What’s beyond doubt is his genius. By 1970, Hendrix’s three studio albums, Are You Experienced (1967), Axis: Bold as Love (1968) and Electric Ladyland (1968) had established the Seattle-born guitar hero as a pivotal and influential figure in the Sixties counterculture in the space of just four years. His records, where raw urban blues met psychedelia and funk, shot through with lightning-bolt guitar work that made Cream sound curdled, were the crucible of hard rock to come, even if many of his imitators would favour macho swagger over his stylish dandy aesthetic. His knack for totemic, confrontational showmanship – the war-torn “Star Spangled Banner” at Woodstock; the flaming guitar at Monterey – provided some of the defining moments of the age.
He also had a propensity for hedonism and excess which saw him, come the late summer of 1970, in a dangerous state of flux. His girlfriends were many, his capacity for drug-taking notorious, his moods unpredictable and violent, particularly when he’d been drinking heavily. Trouble stalked him; the previous year he had been kidnapped by low-level mafia thugs while buying drugs in a New York City nightclub, and only released unharmed on the orders of the mob bosses. With his Jimi Hendrix Experience group disbanded, major festival shows marred by his drug-taking, his health deteriorating and the working relationship with his manager Michael Jeffery – a controlling, mob-connected figure who worked Hendrix to the brink of exhaustion and kept the guitarist’s finances opaque at best – on the verge of collapse, he told friends and journalists that he felt aimless, hounded and unable to trust anyone around him.
A sense of fatalism had descended. When a clairvoyant’s tarot reading on a 1969 trip to Morocco turned up the death card, Hendrix took the prediction literally: “I’m going to die before I’m 30,” he told a friend. Over his final year he’d count down his remaining months, and two days before his death he ran into a journalist friend named Sharon Lawrence at Ronnie Scott’s jazz club in Soho, too intoxicated to play his planned guest spot at a residency by Eric Burdon’s band War, and told her, “I’m almost gone.”
His final weeks were a tangle of madness and misfortune.
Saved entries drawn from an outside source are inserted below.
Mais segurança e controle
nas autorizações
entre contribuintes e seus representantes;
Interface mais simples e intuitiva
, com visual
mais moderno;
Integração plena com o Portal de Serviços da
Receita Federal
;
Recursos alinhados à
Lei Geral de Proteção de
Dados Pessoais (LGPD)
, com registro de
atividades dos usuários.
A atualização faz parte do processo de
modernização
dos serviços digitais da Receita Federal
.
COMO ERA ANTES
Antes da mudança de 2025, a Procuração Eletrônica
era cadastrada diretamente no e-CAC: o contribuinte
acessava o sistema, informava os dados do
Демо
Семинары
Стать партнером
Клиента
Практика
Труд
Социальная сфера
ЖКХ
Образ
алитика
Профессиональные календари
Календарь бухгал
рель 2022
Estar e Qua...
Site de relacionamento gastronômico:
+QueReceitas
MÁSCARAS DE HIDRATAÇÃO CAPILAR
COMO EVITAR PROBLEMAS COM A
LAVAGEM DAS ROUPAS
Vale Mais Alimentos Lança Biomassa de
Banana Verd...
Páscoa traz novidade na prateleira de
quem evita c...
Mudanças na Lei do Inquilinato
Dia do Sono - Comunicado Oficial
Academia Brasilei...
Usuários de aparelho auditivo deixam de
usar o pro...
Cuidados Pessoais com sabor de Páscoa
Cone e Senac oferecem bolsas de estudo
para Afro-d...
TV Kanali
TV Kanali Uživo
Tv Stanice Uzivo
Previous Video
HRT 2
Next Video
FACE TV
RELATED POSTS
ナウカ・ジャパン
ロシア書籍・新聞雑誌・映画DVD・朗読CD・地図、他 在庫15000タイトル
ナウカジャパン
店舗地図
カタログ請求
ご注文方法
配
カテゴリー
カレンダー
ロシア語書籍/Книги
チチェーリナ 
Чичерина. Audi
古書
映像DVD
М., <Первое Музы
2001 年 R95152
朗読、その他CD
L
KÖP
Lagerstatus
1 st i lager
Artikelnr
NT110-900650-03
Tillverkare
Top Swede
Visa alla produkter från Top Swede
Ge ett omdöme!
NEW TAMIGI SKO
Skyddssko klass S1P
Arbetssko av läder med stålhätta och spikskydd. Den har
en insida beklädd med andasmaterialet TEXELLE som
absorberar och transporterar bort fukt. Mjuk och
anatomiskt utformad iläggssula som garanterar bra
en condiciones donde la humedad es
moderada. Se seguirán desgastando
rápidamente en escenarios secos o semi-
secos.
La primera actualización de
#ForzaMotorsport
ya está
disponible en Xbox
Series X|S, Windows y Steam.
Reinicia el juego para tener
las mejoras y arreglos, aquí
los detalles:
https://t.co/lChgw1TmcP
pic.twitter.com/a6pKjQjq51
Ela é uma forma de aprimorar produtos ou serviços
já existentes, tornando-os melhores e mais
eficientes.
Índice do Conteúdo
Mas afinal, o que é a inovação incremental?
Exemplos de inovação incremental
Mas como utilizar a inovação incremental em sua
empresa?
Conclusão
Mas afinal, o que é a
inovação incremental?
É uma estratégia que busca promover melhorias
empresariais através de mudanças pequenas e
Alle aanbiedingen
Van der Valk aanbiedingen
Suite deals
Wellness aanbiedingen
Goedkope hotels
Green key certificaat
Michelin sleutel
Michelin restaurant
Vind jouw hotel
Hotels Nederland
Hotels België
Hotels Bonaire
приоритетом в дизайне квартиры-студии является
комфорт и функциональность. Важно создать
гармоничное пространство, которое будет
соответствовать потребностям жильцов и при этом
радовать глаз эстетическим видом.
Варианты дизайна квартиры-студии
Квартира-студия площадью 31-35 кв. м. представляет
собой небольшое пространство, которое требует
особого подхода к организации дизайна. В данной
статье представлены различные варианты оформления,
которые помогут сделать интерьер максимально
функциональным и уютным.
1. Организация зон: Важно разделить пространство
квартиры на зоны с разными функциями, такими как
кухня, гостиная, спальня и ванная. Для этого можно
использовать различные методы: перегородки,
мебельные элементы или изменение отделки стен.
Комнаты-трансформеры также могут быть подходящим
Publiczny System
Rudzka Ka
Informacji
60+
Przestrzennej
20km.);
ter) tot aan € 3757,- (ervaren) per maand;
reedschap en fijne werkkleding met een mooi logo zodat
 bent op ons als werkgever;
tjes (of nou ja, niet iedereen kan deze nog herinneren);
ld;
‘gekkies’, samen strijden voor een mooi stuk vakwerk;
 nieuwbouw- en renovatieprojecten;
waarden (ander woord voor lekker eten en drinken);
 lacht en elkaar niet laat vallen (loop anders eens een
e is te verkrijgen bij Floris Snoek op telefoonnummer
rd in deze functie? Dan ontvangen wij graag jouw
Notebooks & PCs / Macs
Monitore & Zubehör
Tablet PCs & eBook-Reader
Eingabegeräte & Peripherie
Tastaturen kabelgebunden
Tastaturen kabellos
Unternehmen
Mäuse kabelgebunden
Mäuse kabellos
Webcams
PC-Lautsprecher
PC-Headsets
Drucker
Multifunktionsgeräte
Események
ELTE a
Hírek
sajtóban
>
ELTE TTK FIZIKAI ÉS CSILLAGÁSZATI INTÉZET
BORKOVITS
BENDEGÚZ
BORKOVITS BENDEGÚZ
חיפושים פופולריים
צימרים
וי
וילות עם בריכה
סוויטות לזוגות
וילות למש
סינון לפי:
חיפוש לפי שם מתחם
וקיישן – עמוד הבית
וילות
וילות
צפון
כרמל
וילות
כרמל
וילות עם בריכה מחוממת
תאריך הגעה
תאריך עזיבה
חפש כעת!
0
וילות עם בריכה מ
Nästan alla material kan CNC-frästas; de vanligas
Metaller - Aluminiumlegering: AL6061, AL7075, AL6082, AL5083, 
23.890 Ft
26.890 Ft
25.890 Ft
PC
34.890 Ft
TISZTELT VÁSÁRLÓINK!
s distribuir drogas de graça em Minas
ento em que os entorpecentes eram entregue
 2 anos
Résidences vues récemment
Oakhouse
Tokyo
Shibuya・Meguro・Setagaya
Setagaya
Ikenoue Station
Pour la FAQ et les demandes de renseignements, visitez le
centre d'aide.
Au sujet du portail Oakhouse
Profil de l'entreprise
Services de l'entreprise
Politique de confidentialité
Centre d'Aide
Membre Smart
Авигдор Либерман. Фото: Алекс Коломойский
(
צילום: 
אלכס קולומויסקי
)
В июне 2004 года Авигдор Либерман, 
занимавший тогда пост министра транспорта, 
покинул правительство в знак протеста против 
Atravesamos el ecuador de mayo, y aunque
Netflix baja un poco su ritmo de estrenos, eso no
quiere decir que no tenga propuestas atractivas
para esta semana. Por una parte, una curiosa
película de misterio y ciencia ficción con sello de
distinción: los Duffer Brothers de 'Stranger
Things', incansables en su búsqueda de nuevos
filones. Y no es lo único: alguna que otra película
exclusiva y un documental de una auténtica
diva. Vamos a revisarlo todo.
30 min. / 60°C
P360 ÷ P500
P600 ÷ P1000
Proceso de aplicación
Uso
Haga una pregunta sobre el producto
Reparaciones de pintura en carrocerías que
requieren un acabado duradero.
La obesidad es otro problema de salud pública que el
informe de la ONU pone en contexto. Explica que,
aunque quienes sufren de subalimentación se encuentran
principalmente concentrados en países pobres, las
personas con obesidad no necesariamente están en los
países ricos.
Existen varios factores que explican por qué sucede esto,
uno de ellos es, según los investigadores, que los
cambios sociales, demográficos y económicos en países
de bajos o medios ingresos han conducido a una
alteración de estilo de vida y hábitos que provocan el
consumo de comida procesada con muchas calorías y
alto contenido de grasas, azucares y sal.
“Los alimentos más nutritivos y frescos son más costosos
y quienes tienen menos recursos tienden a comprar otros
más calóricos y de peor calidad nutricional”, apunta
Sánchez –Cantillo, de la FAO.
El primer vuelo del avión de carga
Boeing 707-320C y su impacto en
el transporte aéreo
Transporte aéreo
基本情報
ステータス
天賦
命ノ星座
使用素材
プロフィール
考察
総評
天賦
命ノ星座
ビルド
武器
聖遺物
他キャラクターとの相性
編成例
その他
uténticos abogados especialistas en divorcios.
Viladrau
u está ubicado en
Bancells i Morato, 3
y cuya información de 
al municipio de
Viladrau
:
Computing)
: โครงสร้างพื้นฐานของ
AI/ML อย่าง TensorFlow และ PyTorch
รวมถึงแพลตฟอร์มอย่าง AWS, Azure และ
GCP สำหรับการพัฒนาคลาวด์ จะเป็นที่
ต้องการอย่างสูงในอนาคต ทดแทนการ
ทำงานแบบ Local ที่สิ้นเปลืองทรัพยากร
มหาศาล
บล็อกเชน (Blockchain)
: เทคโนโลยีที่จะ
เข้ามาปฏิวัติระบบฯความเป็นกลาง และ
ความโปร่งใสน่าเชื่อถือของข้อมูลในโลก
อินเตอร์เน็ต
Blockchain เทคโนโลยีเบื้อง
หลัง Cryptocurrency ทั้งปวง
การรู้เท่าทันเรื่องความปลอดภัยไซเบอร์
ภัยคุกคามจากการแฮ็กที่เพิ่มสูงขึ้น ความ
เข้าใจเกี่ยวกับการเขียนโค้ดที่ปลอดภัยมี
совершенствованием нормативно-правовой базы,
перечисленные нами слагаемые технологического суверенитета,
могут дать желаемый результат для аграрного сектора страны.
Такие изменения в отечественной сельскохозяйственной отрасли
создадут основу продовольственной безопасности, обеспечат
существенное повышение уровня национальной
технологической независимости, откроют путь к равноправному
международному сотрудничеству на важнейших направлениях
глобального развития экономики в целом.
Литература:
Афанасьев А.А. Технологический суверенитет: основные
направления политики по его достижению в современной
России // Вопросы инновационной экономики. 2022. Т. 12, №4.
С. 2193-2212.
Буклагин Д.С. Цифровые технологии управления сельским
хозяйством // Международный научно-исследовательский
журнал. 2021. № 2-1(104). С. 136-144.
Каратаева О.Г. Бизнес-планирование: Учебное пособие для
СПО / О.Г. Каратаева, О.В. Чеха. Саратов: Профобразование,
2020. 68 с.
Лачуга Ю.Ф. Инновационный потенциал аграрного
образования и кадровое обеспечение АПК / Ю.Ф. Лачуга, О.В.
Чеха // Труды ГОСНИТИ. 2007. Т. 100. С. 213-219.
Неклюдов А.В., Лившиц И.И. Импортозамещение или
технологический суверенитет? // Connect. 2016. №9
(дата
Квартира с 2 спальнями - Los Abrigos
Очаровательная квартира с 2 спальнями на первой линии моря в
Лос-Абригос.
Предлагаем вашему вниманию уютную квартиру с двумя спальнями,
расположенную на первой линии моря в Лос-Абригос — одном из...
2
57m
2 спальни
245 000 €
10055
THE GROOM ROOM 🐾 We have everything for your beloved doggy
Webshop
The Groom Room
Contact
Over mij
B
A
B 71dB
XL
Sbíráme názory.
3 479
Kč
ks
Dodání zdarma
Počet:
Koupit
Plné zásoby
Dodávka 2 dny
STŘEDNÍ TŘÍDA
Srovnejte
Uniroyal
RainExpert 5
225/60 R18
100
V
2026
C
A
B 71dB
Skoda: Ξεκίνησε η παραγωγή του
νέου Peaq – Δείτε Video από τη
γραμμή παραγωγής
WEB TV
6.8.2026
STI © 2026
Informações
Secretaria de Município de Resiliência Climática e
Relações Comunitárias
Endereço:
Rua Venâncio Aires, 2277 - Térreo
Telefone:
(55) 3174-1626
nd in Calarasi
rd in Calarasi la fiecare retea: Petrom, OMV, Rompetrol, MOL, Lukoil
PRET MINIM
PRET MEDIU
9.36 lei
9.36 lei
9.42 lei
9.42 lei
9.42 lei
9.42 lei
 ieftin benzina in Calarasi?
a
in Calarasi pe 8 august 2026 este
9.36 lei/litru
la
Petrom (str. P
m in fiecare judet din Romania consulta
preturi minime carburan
The 600,000-strong crowd at the Isle of Wight Festival were lucky to catch his last truly legendary performance, as his subsequent European tour was a sharp downward spiral. Arriving for a show in Gothenburg, Sweden, Hendrix was met by former student Eva Sundquist, who insisted he’d fathered her son James after a Stockholm show the previous year – Hendrix’s second paternity claim. That night’s show was a mess, a wasted Hendrix forgetting songs mid-solo and drifting into others. At the next gig in Denmark he had to be helped onstage by his new fiancée, Danish model and actress Kirsten Nefer, suffering from a fever and lasted just three numbers. His final show, at the Open Air Love & Peace Festival on Fehmarn Island in Germany on 6 September, was anything but loving and peaceful – a storm had stopped Hendrix playing his scheduled slot the previous night and when he finally made it onstage he was booed and jeered. At the close of his set, the Hells Angels security, on a burning and looting rampage, stormed the stage to set fire to it, shooting a roadie in the leg.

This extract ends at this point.